_EXERCISE AIM_
The lines to reproduce run from the first one below to the line containing "Firmen, die diese", both included. Reproduce them exactly and nothing else.

============================================================

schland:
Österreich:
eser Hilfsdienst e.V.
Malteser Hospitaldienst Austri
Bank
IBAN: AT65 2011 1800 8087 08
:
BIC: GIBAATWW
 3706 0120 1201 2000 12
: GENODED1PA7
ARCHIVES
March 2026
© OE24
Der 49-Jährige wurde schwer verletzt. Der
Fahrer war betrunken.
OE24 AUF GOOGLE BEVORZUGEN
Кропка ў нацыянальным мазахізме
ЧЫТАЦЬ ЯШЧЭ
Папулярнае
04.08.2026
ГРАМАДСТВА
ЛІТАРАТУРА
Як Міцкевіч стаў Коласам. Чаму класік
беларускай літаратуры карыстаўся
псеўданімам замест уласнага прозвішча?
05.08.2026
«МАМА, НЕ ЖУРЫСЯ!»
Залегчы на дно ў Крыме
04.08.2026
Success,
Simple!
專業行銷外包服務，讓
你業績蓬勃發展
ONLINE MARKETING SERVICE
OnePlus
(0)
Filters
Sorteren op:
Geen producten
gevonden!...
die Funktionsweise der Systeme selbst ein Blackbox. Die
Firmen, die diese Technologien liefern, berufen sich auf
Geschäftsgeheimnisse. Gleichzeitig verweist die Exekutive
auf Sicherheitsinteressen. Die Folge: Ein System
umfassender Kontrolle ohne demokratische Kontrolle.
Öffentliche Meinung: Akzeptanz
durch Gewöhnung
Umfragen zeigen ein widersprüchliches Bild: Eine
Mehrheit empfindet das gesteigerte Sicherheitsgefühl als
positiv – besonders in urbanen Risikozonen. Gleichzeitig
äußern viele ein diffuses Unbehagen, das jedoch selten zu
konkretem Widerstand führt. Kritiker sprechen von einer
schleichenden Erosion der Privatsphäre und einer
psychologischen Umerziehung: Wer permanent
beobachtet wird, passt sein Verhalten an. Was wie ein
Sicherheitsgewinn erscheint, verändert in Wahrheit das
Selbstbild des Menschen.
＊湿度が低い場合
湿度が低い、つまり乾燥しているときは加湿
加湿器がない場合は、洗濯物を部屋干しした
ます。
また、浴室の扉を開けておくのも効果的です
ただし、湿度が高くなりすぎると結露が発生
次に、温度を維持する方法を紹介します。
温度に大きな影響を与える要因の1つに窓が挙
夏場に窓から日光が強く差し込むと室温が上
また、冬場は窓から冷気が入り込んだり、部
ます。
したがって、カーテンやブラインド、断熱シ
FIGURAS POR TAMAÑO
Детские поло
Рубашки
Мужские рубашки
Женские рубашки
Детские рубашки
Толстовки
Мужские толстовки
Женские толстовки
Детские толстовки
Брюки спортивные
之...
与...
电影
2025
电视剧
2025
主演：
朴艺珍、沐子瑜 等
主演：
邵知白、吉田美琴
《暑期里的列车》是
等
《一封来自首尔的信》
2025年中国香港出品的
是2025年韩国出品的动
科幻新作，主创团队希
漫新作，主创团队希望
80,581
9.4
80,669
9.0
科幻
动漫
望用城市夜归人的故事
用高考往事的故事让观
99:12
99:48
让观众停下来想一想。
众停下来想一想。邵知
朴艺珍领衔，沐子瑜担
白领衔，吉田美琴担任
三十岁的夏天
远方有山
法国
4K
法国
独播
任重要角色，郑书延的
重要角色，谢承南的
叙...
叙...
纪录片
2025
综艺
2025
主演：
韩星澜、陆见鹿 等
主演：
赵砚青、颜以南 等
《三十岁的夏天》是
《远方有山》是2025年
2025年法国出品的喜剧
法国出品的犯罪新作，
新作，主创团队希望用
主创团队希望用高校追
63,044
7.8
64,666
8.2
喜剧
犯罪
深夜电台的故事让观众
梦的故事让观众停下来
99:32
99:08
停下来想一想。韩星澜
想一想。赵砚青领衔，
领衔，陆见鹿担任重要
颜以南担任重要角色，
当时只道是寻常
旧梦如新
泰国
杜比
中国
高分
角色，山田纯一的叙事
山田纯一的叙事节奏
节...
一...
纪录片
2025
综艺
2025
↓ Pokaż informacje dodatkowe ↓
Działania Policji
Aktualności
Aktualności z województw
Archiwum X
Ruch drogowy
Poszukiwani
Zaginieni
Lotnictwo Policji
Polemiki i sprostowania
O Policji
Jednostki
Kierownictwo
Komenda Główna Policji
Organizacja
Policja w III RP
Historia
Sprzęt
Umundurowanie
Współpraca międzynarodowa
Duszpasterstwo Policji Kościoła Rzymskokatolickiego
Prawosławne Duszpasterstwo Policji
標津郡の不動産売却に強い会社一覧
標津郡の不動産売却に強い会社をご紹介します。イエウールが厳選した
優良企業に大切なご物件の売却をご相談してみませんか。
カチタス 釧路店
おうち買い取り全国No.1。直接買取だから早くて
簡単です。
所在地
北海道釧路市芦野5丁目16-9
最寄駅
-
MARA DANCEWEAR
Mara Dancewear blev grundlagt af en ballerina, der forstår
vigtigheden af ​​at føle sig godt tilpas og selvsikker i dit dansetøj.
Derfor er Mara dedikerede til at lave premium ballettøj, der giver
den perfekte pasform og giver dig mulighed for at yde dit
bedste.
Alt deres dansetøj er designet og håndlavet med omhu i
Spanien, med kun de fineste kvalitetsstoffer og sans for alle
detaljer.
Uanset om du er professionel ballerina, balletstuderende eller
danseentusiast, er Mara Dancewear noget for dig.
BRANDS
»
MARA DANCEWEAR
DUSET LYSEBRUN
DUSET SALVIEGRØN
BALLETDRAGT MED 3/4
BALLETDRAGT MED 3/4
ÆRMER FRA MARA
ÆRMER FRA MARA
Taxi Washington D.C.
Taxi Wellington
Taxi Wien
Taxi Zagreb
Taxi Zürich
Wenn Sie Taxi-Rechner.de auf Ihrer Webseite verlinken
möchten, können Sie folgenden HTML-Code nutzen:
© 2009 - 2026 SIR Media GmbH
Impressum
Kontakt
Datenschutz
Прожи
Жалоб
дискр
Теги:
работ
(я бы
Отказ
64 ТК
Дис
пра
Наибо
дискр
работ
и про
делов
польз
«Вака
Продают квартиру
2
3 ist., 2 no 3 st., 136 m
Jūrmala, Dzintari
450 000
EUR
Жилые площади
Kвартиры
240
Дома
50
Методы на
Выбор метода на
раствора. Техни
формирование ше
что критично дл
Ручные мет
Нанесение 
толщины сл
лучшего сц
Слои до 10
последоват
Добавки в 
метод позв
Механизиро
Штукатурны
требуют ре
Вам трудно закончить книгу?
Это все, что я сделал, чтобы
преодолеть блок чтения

============================================================

_EXERCISE SOLUTION_
schland:
Österreich:
eser Hilfsdienst e.V.
Malteser Hospitaldienst Austri
Bank
IBAN: AT65 2011 1800 8087 08
:
BIC: GIBAATWW
 3706 0120 1201 2000 12
: GENODED1PA7
ARCHIVES
March 2026
© OE24
Der 49-Jährige wurde schwer verletzt. Der
Fahrer war betrunken.
OE24 AUF GOOGLE BEVORZUGEN
Кропка ў нацыянальным мазахізме
ЧЫТАЦЬ ЯШЧЭ
Папулярнае
04.08.2026
ГРАМАДСТВА
ЛІТАРАТУРА
Як Міцкевіч стаў Коласам. Чаму класік
беларускай літаратуры карыстаўся
псеўданімам замест уласнага прозвішча?
05.08.2026
«МАМА, НЕ ЖУРЫСЯ!»
Залегчы на дно ў Крыме
04.08.2026
Success,
Simple!
專業行銷外包服務，讓
你業績蓬勃發展
ONLINE MARKETING SERVICE
OnePlus
(0)
Filters
Sorteren op:
Geen producten
gevonden!...
die Funktionsweise der Systeme selbst ein Blackbox. Die
Firmen, die diese Technologien liefern, berufen sich auf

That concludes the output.